Getting Started

swmr_tools is a python package for making live data processing of hdf5_files easy.

swmr_tools can be installed from conda-forge using:

conda install -c conda-forge swmr-tools

It can also be installed from PyPi:

pip install swmr_tools

Alternatively you can clone the git repository containing swmr_tools using:

git clone https://github.com/DiamondLightSource/python-swmrtools.git

HDF5 File Requirements

To live process HDF5 data using the swmr_tools package there are a few requirements on the file structure.

  • The file must be created in swmr mode (see https://docs.h5py.org/en/stable/swmr.html)

  • The file must have one (or more) key datasets (see below)
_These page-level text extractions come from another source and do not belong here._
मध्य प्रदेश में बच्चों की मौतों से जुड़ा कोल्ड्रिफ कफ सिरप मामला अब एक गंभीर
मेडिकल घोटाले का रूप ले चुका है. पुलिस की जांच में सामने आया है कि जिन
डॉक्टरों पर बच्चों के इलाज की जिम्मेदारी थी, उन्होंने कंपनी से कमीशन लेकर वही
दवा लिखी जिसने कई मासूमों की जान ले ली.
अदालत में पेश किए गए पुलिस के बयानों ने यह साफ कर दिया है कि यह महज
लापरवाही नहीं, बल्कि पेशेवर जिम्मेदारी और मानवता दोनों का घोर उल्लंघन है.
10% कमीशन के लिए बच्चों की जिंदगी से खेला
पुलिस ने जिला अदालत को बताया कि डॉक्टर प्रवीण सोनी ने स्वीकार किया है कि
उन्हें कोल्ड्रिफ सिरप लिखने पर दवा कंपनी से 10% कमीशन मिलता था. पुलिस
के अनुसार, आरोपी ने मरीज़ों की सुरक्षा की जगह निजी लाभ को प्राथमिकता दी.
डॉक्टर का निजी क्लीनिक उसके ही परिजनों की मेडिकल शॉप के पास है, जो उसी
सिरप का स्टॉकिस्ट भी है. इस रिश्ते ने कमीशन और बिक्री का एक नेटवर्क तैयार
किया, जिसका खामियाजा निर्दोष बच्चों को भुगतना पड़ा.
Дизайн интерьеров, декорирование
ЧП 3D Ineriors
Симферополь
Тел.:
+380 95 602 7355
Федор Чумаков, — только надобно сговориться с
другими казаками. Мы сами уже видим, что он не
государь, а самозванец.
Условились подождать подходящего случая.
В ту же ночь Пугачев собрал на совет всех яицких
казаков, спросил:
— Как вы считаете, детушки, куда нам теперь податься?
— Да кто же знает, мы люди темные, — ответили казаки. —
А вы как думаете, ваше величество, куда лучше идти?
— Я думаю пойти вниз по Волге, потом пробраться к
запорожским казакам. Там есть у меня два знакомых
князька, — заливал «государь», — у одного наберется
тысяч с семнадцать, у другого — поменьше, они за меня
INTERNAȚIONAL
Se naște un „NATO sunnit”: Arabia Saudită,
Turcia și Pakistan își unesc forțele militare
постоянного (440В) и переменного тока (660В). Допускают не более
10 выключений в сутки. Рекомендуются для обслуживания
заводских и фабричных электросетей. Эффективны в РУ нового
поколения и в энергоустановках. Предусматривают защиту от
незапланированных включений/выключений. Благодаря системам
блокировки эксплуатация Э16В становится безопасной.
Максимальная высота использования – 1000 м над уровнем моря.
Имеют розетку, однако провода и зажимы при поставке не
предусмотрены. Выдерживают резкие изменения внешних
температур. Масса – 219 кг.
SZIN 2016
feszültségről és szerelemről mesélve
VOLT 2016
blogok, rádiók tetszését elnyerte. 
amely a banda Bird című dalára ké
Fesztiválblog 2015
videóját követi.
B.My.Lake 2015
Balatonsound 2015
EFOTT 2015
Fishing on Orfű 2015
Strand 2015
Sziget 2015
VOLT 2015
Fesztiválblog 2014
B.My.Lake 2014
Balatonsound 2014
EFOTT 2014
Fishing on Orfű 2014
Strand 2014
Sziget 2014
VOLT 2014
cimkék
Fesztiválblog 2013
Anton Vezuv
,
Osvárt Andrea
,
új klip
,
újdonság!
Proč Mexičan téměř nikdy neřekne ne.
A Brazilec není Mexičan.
  • (Optional) The file can have a finished dataset (see below)

Key Datasets

Although swmr allows HDF5 to be read while being written, it can be difficult to determine whether a slice of the data has been written to or is just the fill data HDF5 uses when a dataset is expanded. To determine whether real data is actually written, swmr_tools needs a key dataset. The key dataset is usually an integer dataset, with a fill value of zero, which is flushed with a non-zero integer value after the corresponding frame of the main dataset is flushed. By monitoring these key datasets, swmr_tools can determine when each data frame is readable.

Finished Dataset

Since HDF5 datasets can be expanded it can be difficult to tell whether a file is complete or whether more data is likely to be written. The swmr_tools library uses a time out to determine when to finish, but this can also be paired with a finished dataset. The finished dataset is a single integer dataset, with a value zero when the file is still being written to and non-zero when the file is complete. This allows a long time out to be used without wasting time waiting when the file is complete.